The appeal to the Supreme Court was brought by the FEC after a three-judge panel of the U.S. District Court for the District of Columbia unanimously ruled against the agency last year.

The legal provision in question is in Section 304 of the Bipartisan Campaign Reform Act (BCRA) of 2002, which imposed restrictions on post-election contributions by limiting the amount that a candidate may be repaid from such funds to $250,000.

Cruz lent his campaign committee money, and the committee deliberately failed to categorize the unrepaid part of the loan—$10,000—as a campaign contribution in order to launch a First Amendment-based challenge to the rule.

The case grew out of the 2018 election cycle that culminated in the Republican U.S. senator’s victory over Beto O’Rourke, a Democrat, by 2.6 percentage points. O’Rourke raised more than twice as much money as Cruz in the high-profile, record-breaking $115 million Senate race.

Cruz wrote in a brief that Section 304 unconstitutionally deters candidates from lending money to their campaigns by restricting the campaign’s ability to repay.

The $250,000 repayment limit, “by substantially increasing the risk that any candidate loan will never be fully repaid—forces a candidate to think twice before making those loans in the first place.” As the district court found, this limit burdens a candidate’s right to speak freely in favor of his own election and “runs afoul of the First Amendment.”

The Biden administration had argued that disallowing the rule would open the door to bribery in elections, but the high court found that the restriction on candidates’ post-election use of political contributions to recover personal funds lent to the campaign ran afoul of First Amendment speech protections.

The decision (pdf) in FEC v. Ted Cruz for Senate, written by Chief Justice Roberts, was joined by the court’s five other conservative justices. Justice Elena Kagan wrote a dissenting opinion that was backed by Justices Stephen Breyer and Sonia Sotomayor.

“The question is whether this restriction violates the First Amendment rights of candidates and their campaigns to engage in political speech,” Roberts wrote.

“There is no doubt that the law does burden First Amendment electoral speech, and any such law must at least be justified by a permissible interest.”

Roberts then directly quoted the 2014 plurality opinion in McCutcheon v. FEC, saying that “when the government restricts speech, the government bears the burden of proving the constitutionality of its actions.”

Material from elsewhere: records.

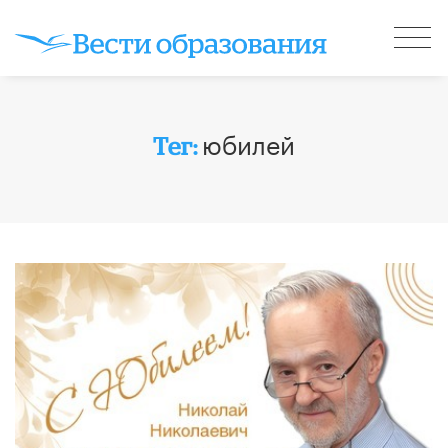
юбилей
Тег: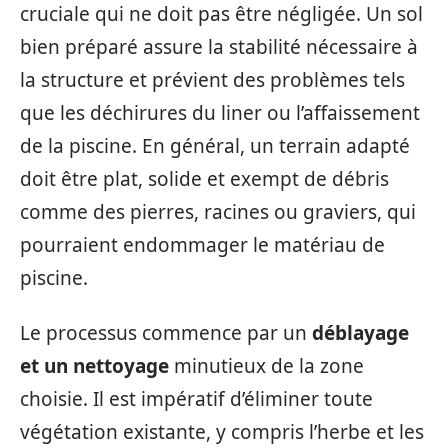
cruciale qui ne doit pas être négligée. Un sol
bien préparé assure la stabilité nécessaire à
la structure et prévient des problèmes tels
que les déchirures du liner ou l’affaissement
de la piscine. En général, un terrain adapté
doit être plat, solide et exempt de débris
comme des pierres, racines ou graviers, qui
pourraient endommager le matériau de
piscine.
Le processus commence par un
déblayage
et un nettoyage
minutieux de la zone
choisie. Il est impératif d’éliminer toute
végétation existante, y compris l’herbe et les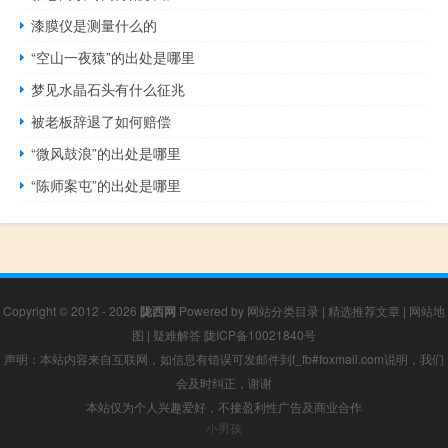
漆膜仪是测量什么的
“空山一夜猿”的出处是哪里
梦见水晶石头有什么征兆
被老板辞退了如何赔偿
“微风鼓浪”的出处是哪里
“陈师案屯”的出处是哪里
Copyright © 2012 - 2026
陇西网
Powered by
网站分类目录
|
精选推荐文章
|
网站地
图
|
疑难解答
陇ICP备10021840号
声明：本站内容来自互联网，如信息有错误可发邮件到f_fb#foxmail.com说明，我们
会及时纠正，谢谢
本站仅为个人兴趣爱好，不接盈利性广告及商业合作
小男孩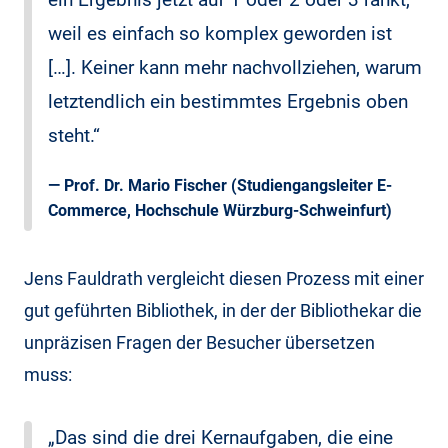
weil es einfach so komplex geworden ist
[…]. Keiner kann mehr nachvollziehen, warum
letztendlich ein bestimmtes Ergebnis oben
steht.“
—
Prof. Dr. Mario Fischer
(Studiengangsleiter E-
Commerce, Hochschule Würzburg-Schweinfurt)
Jens Fauldrath vergleicht diesen Prozess mit einer
gut geführten Bibliothek, in der der Bibliothekar die
unpräzisen Fragen der Besucher übersetzen
muss:
„Das sind die drei Kernaufgaben, die eine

The government “is unable to identify a single case of quid pro quo corruption … even though most states do not impose a limit on the use of post-election contributions to repay candidate loans.”

The government failed to demonstrate that Section 304 of the BCRA “furthers a permissible anti-corruption goal, rather than the impermissible objective of simply limiting the amount of money in politics,” according to Roberts.

The rule “burdens core political speech without proper justification.”

Kagan wrote that the Supreme Court, which in recent years has been weakening campaign finance restrictions, was making a mistake.

“In striking down the law today the court greenlights all the sordid bargains Congress thought right to stop. … In allowing those payments to go forward unrestrained, today’s decision can only bring this country’s political system into further disrepute,” she wrote.

Kagan embraced the bribery argument advanced by the Biden administration.

“Repaying a candidate’s loan after he has won election cannot serve the usual purposes of a contribution: The money comes too late to aid in any of his campaign activities,” she wrote. “All the money does is enrich the candidate personally at a time when he can return the favor—by a vote, a contract, an appointment.

“It takes no political genius to see the heightened risk of corruption—the danger of ‘I’ll make you richer and you’ll make me richer’ arrangements between donors and officeholders.”


Southwest Flight Attendant Fired Over Pro-Life Views to Have Her Day in Federal Court, Judge Rules

A federal judge has ordered that fired Southwest Airlines flight attendant Charlene Carter’s religious discrimination lawsuit against the company and its union would proceed to trial, after the judge denied a request to dismiss the lawsuit.

The case, known as Carter v. Transport Workers Union of America Local 556, civil action 3:17-cv-2278, is pending in the U.S. District Court for the Northern District of Texas. On May 5, Judge Brantley Starr, a Trump appointee, denied (pdf) a motion for summary judgment brought by the union and the airline.

Starr ruled that the suit should go to trial because “genuine disputes of material fact preclude summary judgment” on all claims.

National Right to Work Foundation President Mark Mix, whose organization is representing Carter in court, hailed the court ruling.

“This decision is an important step towards long overdue justice for Charlene,” Mix said in a statement. “The ruling rejects several attempts by Southwest and union officials to deny Ms. Carter’s right to bring this case in federal court and enforce her RLA-protected speech and association rights.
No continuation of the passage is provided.